Symptoms usually start 2 to 4 weeks after an infection with strep throat or another strep infection.
Some symptoms can be severe, such as those that affect the heart. Symptoms may include:
Short-term arthritis that moves from joint to joint, such as the knees and wrists
Inflammation of the heart and heart valve. This may cause problems like a heart murmur or chest pain (rheumatic heart disease).
Sydenham chorea. This is a nervous system disorder that results in uncontrolled movements, muscle weakness, and behavioral changes.
Bumps under the skin, often near the elbow, knees, or ankles
Ring-shaped pink rash on the upper arms and torso
To diagnose rheumatic fever healthcare providers look for specific clinical symptoms such as fever, joint inflammation, rash or nodules under the skin, abnormal heart rhythms or murmurs, and signs of nerve inflammation. In addition, you may have a throat culture, blood tests, electrocardiogram, and echocardiography.
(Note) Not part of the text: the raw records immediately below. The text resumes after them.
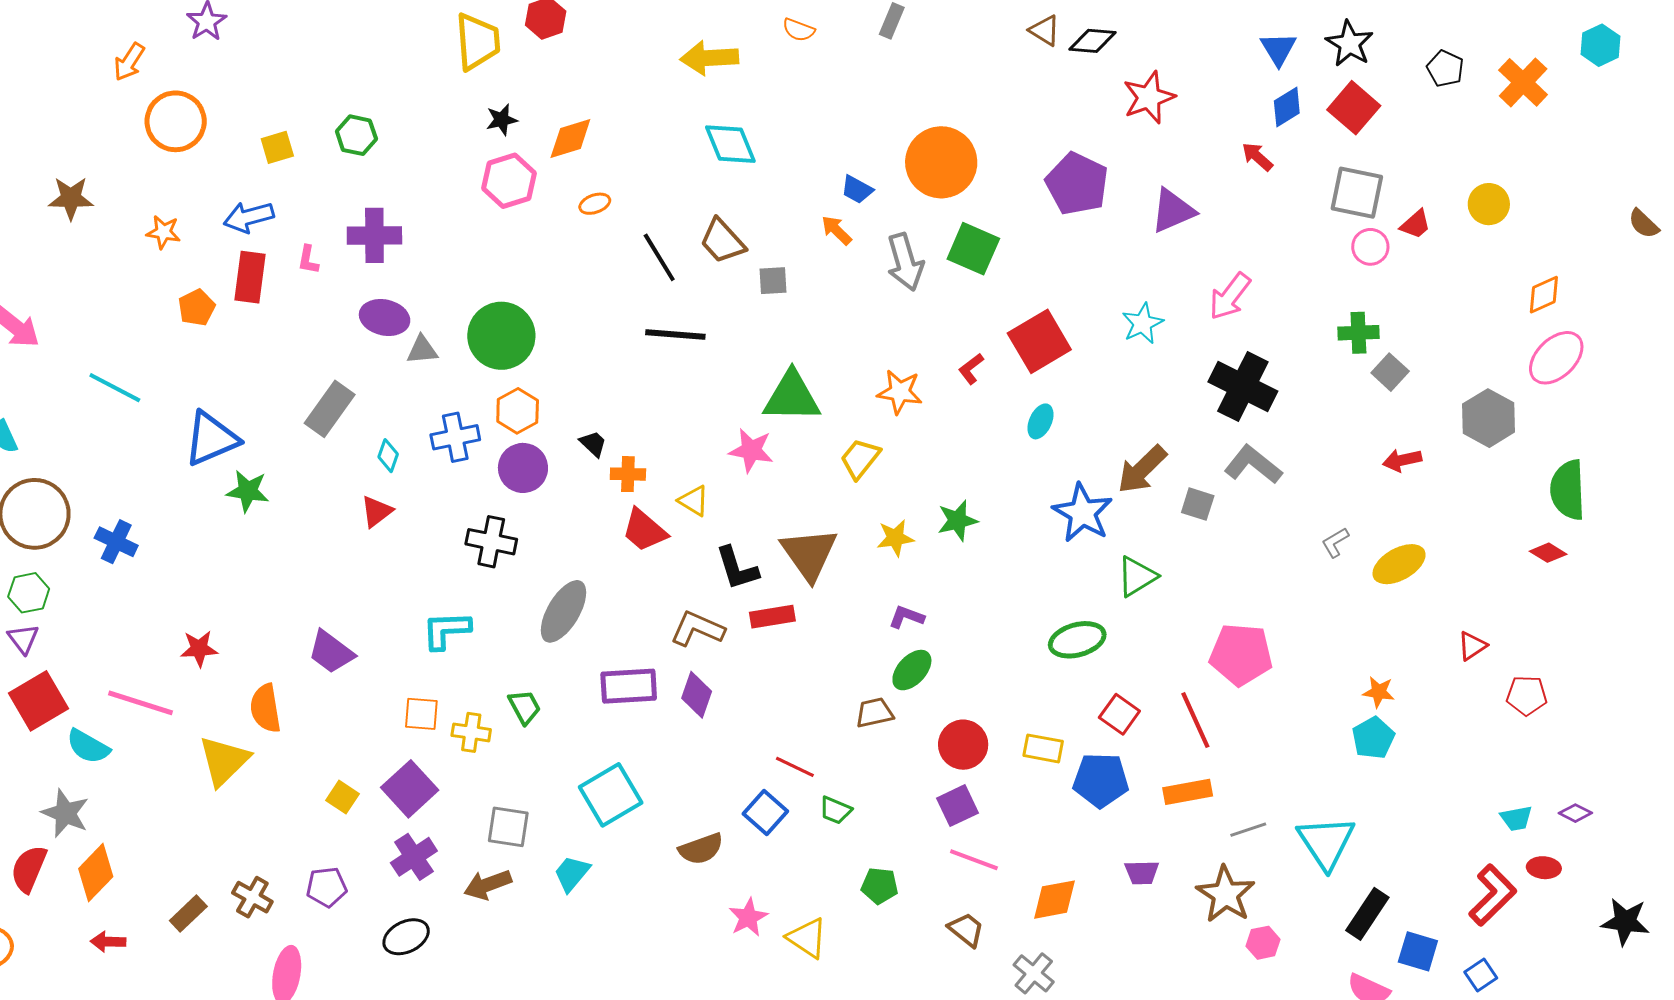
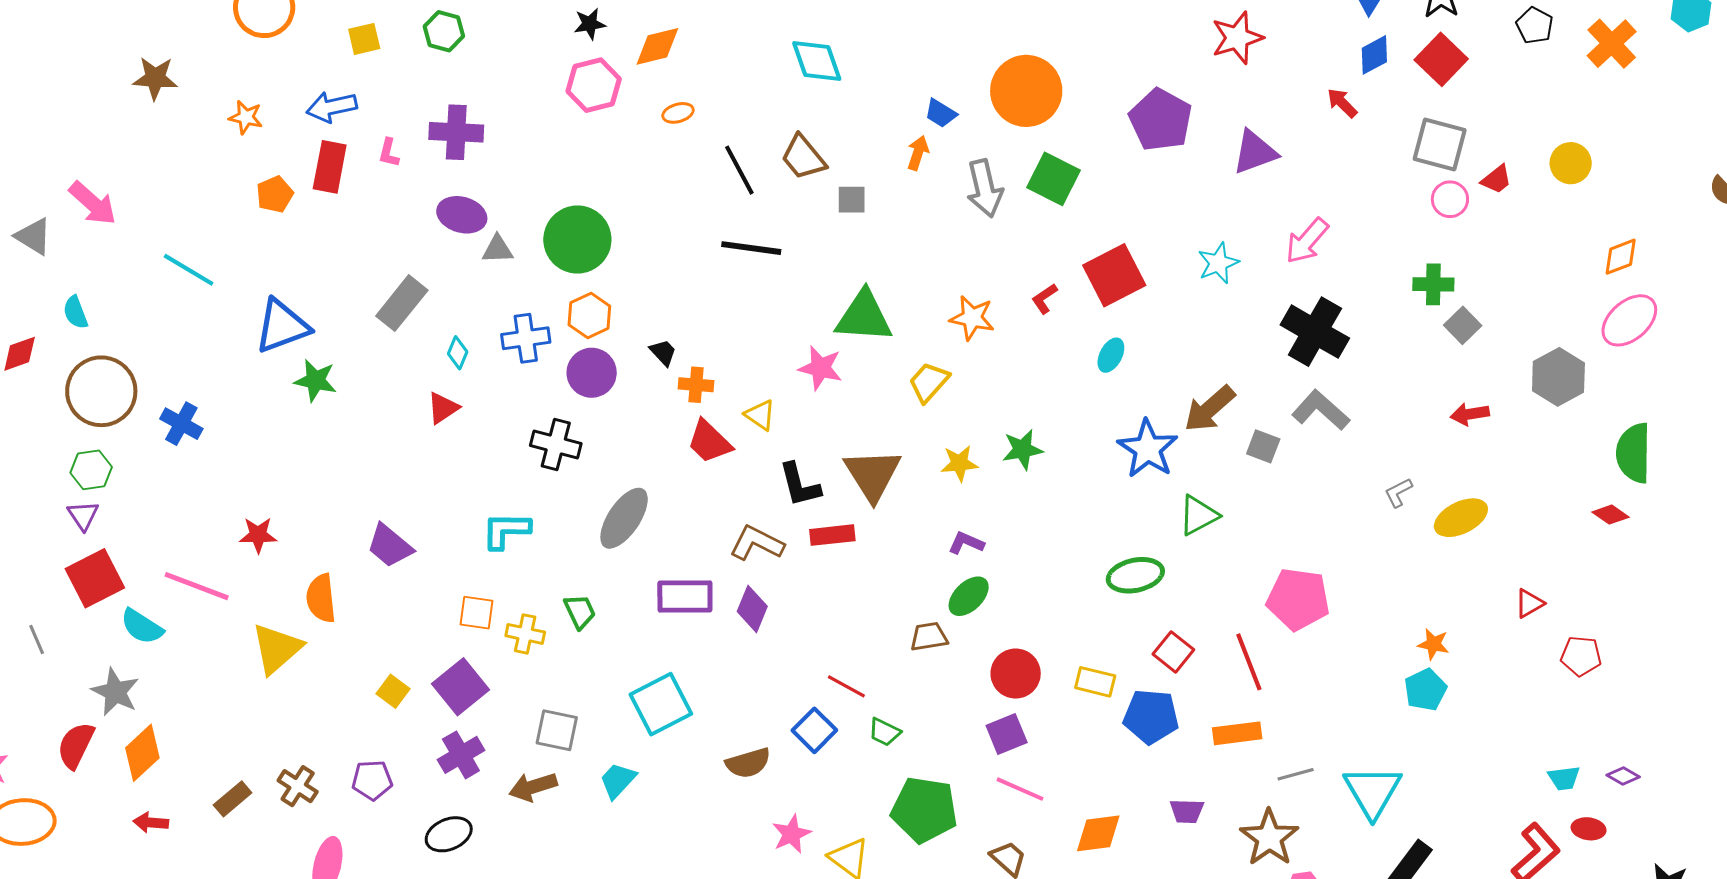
orange arrow: (836, 230) -> (918, 153), turned 60
green pentagon: (880, 886) -> (924, 810), size x1.8

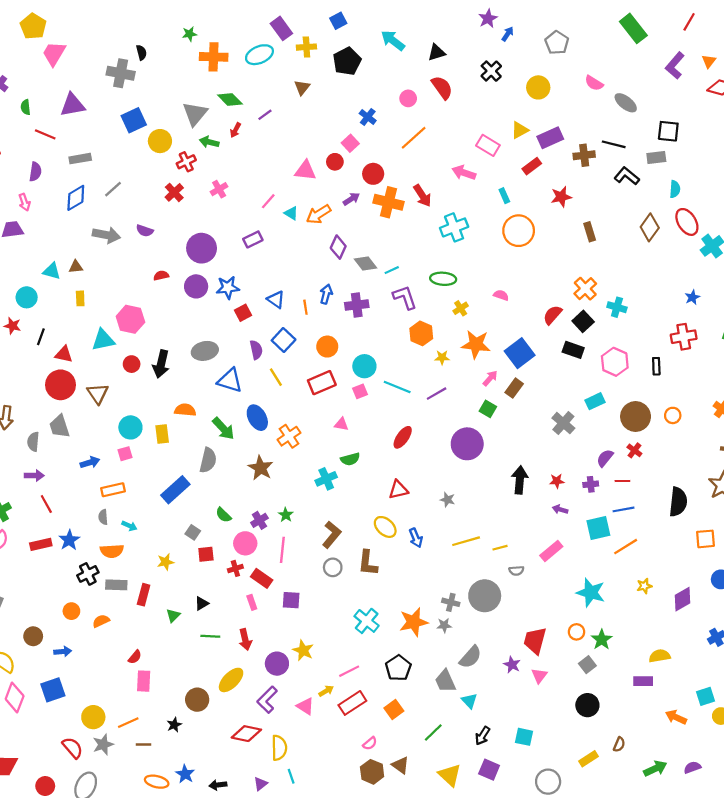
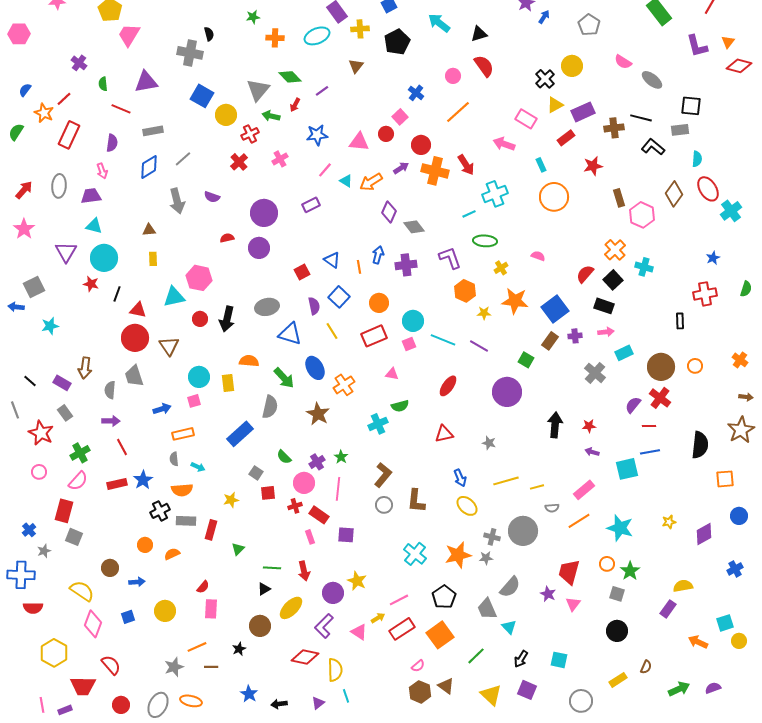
orange cross: (214, 57) -> (275, 38), size x0.7
purple L-shape: (675, 66) -> (697, 46), turned -55
black cross: (491, 71) -> (545, 79), moved
blue square: (134, 120) -> (202, 96), turned -35
gray arrow: (106, 235) -> (177, 201), turned 65
cyan line: (392, 270) -> (469, 214), moved
cyan triangle: (52, 271) -> (94, 226), moved
blue star: (228, 288) -> (317, 135), moved
cyan circle: (27, 297) -> (104, 258), size x1.4
pink hexagon: (615, 362) -> (642, 215), moved
pink arrow: (490, 378) -> (606, 332), moved, turned 42
purple line: (437, 394) -> (479, 346), turned 60
red cross: (634, 450) -> (660, 398), size x1.5
purple cross: (591, 484) -> (575, 336), moved
yellow ellipse: (385, 527) -> (467, 506), moved
orange line: (626, 547) -> (579, 521), moved
black triangle: (202, 603) -> (264, 589), moved
gray square: (587, 665) -> (617, 594), turned -35
purple rectangle: (643, 681) -> (668, 609), turned -54
blue square: (53, 690) -> (128, 617), size x0.6
orange square: (394, 709) -> (440, 635), size x1.5
yellow circle: (93, 717) -> (165, 611), moved
red semicircle: (73, 748) -> (111, 665), moved
orange ellipse: (157, 782) -> (191, 701), moved

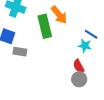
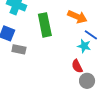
orange arrow: (59, 15) -> (77, 17), moved, turned -30
gray circle: (79, 79) -> (87, 81), moved

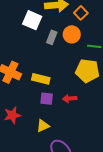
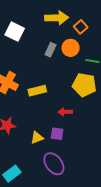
white square: (32, 20) -> (15, 32), moved
yellow rectangle: (41, 79) -> (37, 91), turned -30
purple square: (47, 99) -> (57, 134), moved

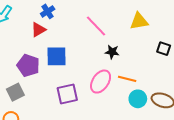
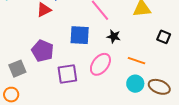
blue square: (57, 56) -> (80, 35), moved
purple pentagon: (28, 65) -> (43, 51), moved
orange line: (127, 79) -> (136, 61), moved

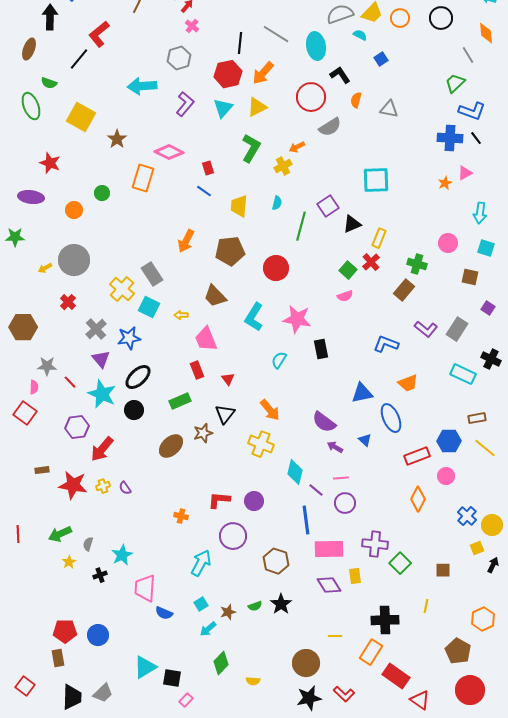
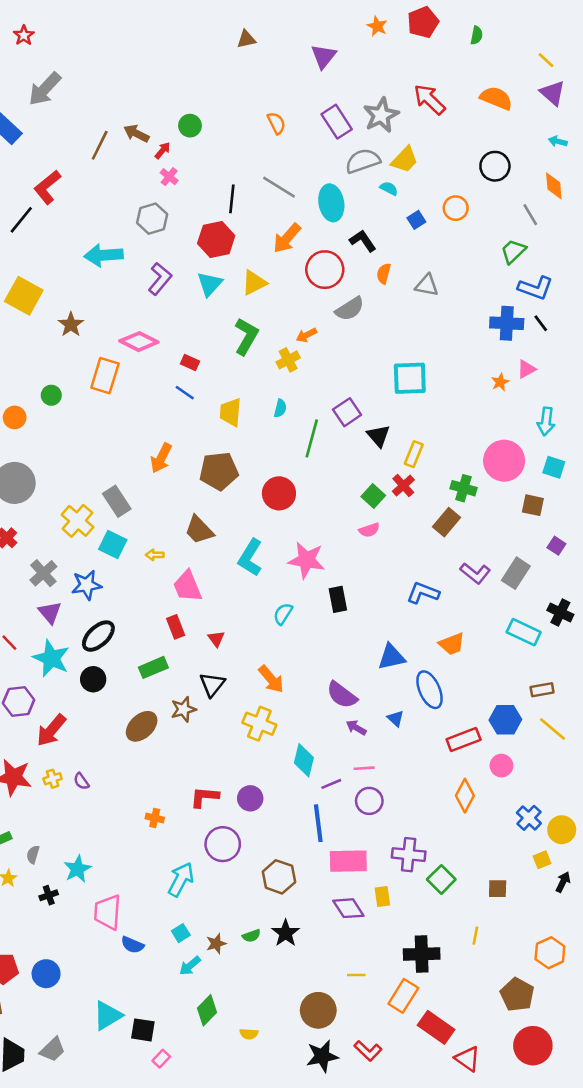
orange circle: (400, 18) -> (456, 208), moved
orange arrow: (263, 73) -> (287, 238), moved
red rectangle: (208, 168) -> (190, 363), turned -48
black triangle: (352, 224) -> (378, 436), turned -48
pink circle: (448, 243) -> (504, 461), size x1.6
purple line: (316, 490) -> (331, 784), turned -63

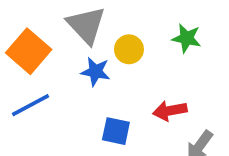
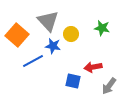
blue line: (30, 105) -> (33, 61), moved
blue square: (116, 131) -> (73, 81), moved

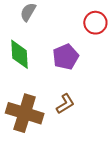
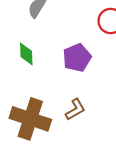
green diamond: (20, 54) -> (26, 54), size x0.7

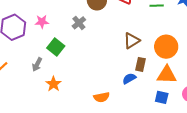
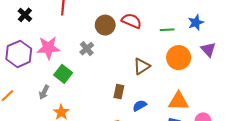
pink star: (42, 22) -> (48, 48), size x1.6
orange circle: (166, 47) -> (179, 58), moved
brown rectangle: (141, 64) -> (119, 92), moved

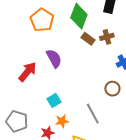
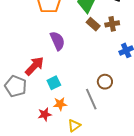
red arrow: (28, 72) -> (34, 66), moved
brown circle: (112, 89) -> (105, 82), moved
gray pentagon: (17, 121) -> (16, 86), moved

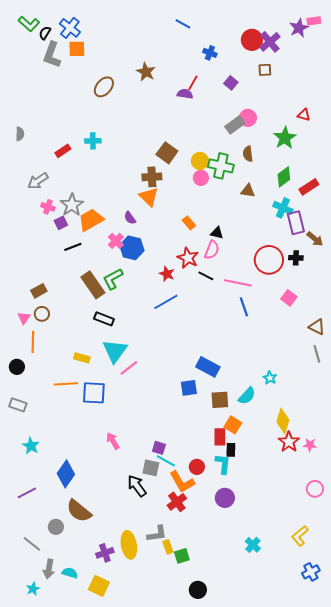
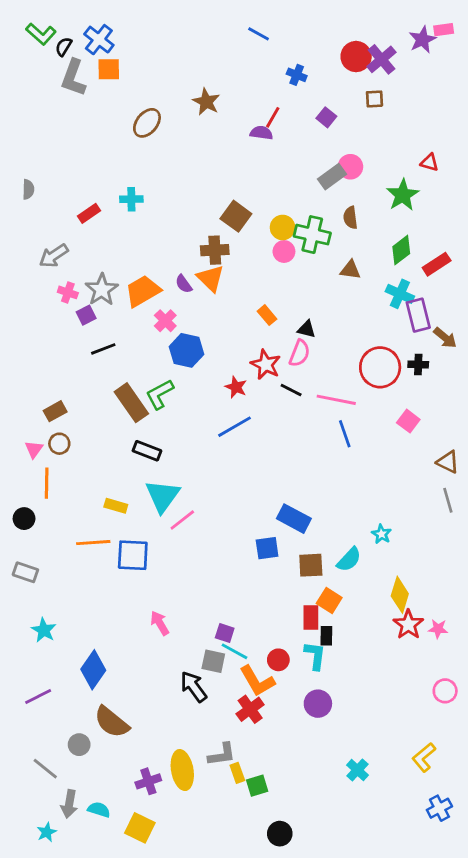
purple semicircle: (130, 218) -> (184, 284), moved
orange trapezoid: (91, 220) -> (143, 291), moved
pink cross: (116, 241) -> (165, 321), moved

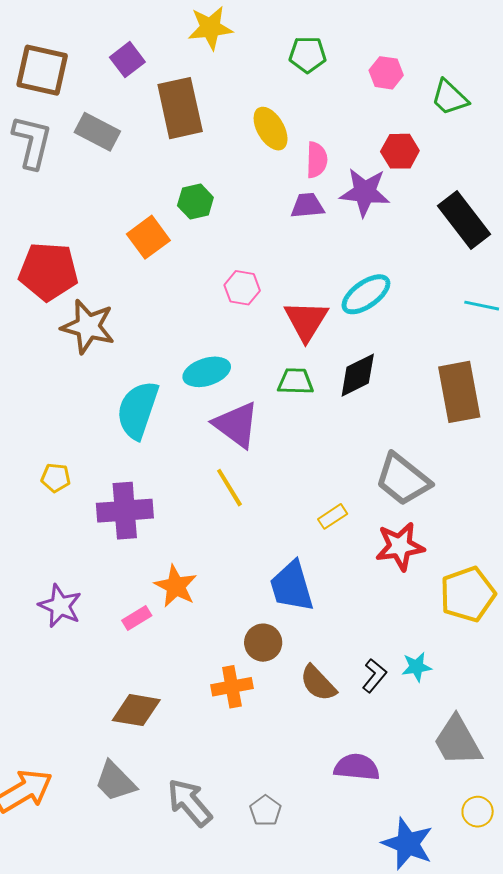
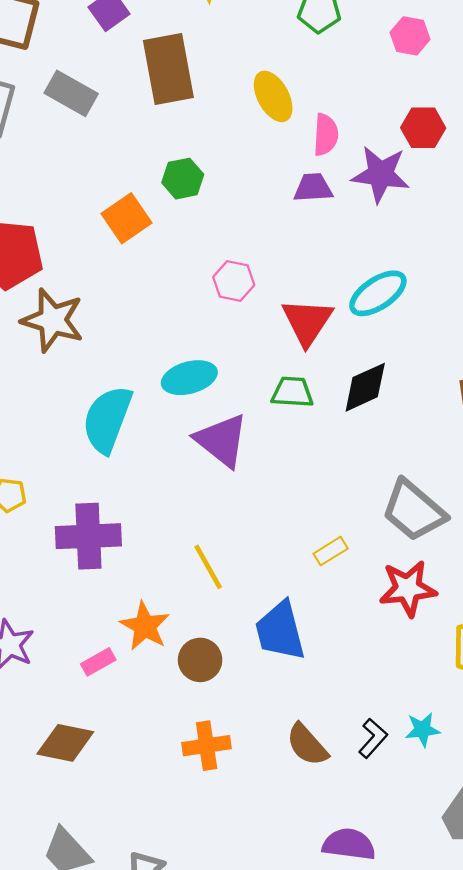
yellow line: (229, 488) -> (208, 567), moved
brown circle: (263, 643) -> (200, 660), moved
brown diamond: (136, 710) -> (65, 743), moved

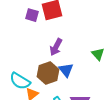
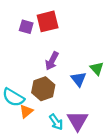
blue triangle: (66, 70) -> (79, 79), moved

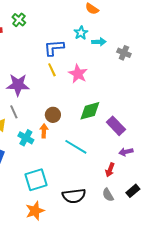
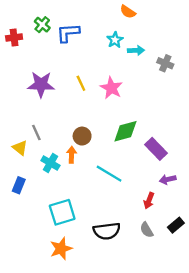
blue L-shape: (54, 48) -> (68, 33), moved
purple star: (18, 85) -> (41, 84), moved

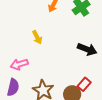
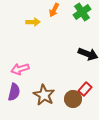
yellow arrow: (37, 37) -> (33, 22), moved, turned -64

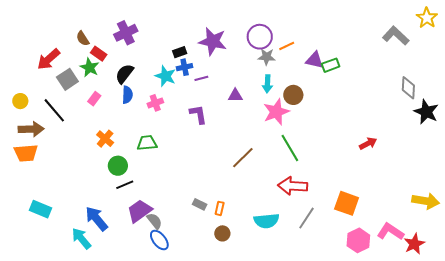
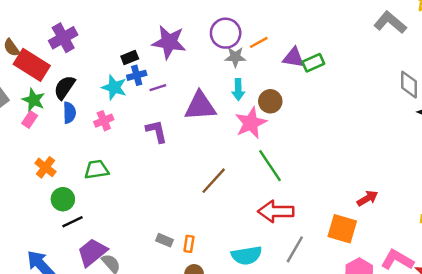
red rectangle: (99, 54) -> (32, 65), size x1.8
green star: (90, 68) -> (34, 100), moved
purple triangle: (235, 96) -> (200, 106), size x1.8
red arrow: (368, 143) -> (367, 198), moved

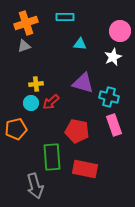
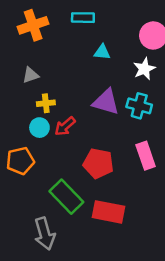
gray triangle: (24, 46) -> (31, 75), moved
cyan cross: (109, 97) -> (139, 106), moved
green rectangle: (52, 157) -> (66, 197), turned -40

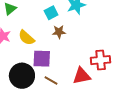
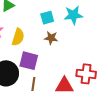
yellow semicircle: (26, 38) -> (18, 37), turned -126
brown line: (51, 81) -> (33, 84), turned 56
How is rheumatic fever treated?
The main concern for rheumatic fever is its effect on the heart. Treatment is aimed at stopping the inflammation that is leading to serious heart problems, and easing other symptoms. Treatments include:
Rest. Plenty of rest can help lessen joint pain. It may also limit heart damage.
Antibiotics. Antibiotics are given to kill any lasting strep bacteria in the body.
Anti-inflammatory medicine. Aspirin can reduce feverand inflammation. You may need a steroid for severe symptoms.
People with one episode of rheumatic fever may need to take antibiotics for several years to prevent another episode of strep throat.
What are the complications of rheumatic fever?
Complications may include:
Permanent heart damage may show up years after the first acute episode of rheumatic fever, so long-term follow-up care is needed. If a child has rheumatic fever, the information should always be included in the permanent health history, even into adulthood, because the person will need regular heart exams the rest of his or her life.
When should I call my healthcare provider?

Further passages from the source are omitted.